The cross-bearer, with the surpliced choir, accompanied by the Rev. C. W. Hampton Weekes (Vicar) and the Rev. H. C. Stokes (Yaverland), met the Bishop, the Rev. F. J. Bamford (Rural Dean), and the Rev. C. Sumner Stooks (Bishop’s Chaplain), and the wardens at the west door, and the Bishop performed the dedication below the belfry. A short peal was rung as the procession afterwards passed on to the chancel and sanctuary. Psalm cxxii. was chanted, and the hymns were, ‘We love the place, O God,’ and ‘Praise, my soul, the King of Heaven.’

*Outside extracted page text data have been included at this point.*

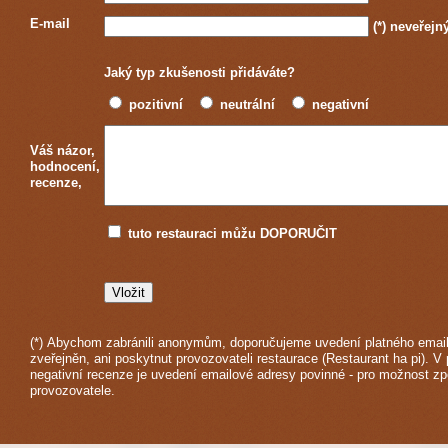
E-mail
(*)
neveřejn
Jaký typ zkušenosti přidáváte?
pozitivní
neutrální
negativní
Váš názor,
hodnocení,
recenze,
tuto restauraci můžu DOPORUČIT
(*) Abychom zabránili anonymům, doporučujeme uvedení platného email
zveřejněn, ani poskytnut provozovateli restaurace (Restaurant ha pi). V 
negativní recenze je uvedení emailové adresy povinné - pro možnost z
provozovatele.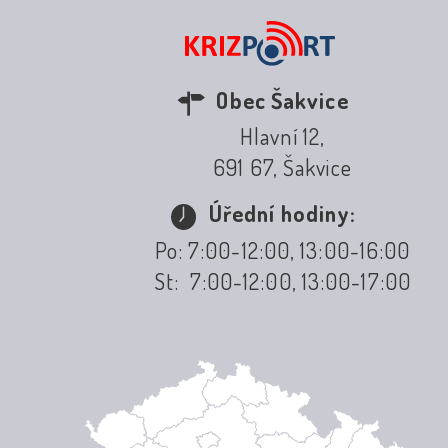
Obec Šakvice
Hlavní 12,
691 67, Šakvice
Úřední hodiny:
Po: 7:00-12:00, 13:00-16:00
St: 7:00-12:00, 13:00-17:00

The Bishop preached from Zechariah xiv. 5, ‘Upon the bells holiness unto the Lord.’ That evening, he said, they had dedicated those renewed and rehung bells to the Lord. They were going to be rung to the Lord, for the Lord’s purpose and his glory. The ringers might very well have strongly in their thoughts the joy of assembling people to worship God. They roused up the people to come together and lift up their hearts to God. It was a most beautiful thing for them to realise that they were doing that definite work for God. The ringer should have the right purpose in his heart, to assist in sending God’s summons out over the parish, thus becoming a messenger for God to the parishioners. The Bishop also congratulated the parish on the successful outcome of its task in the restoration of its beautiful church bells.

The work has been carried out by Messrs. Mears and Stainbank.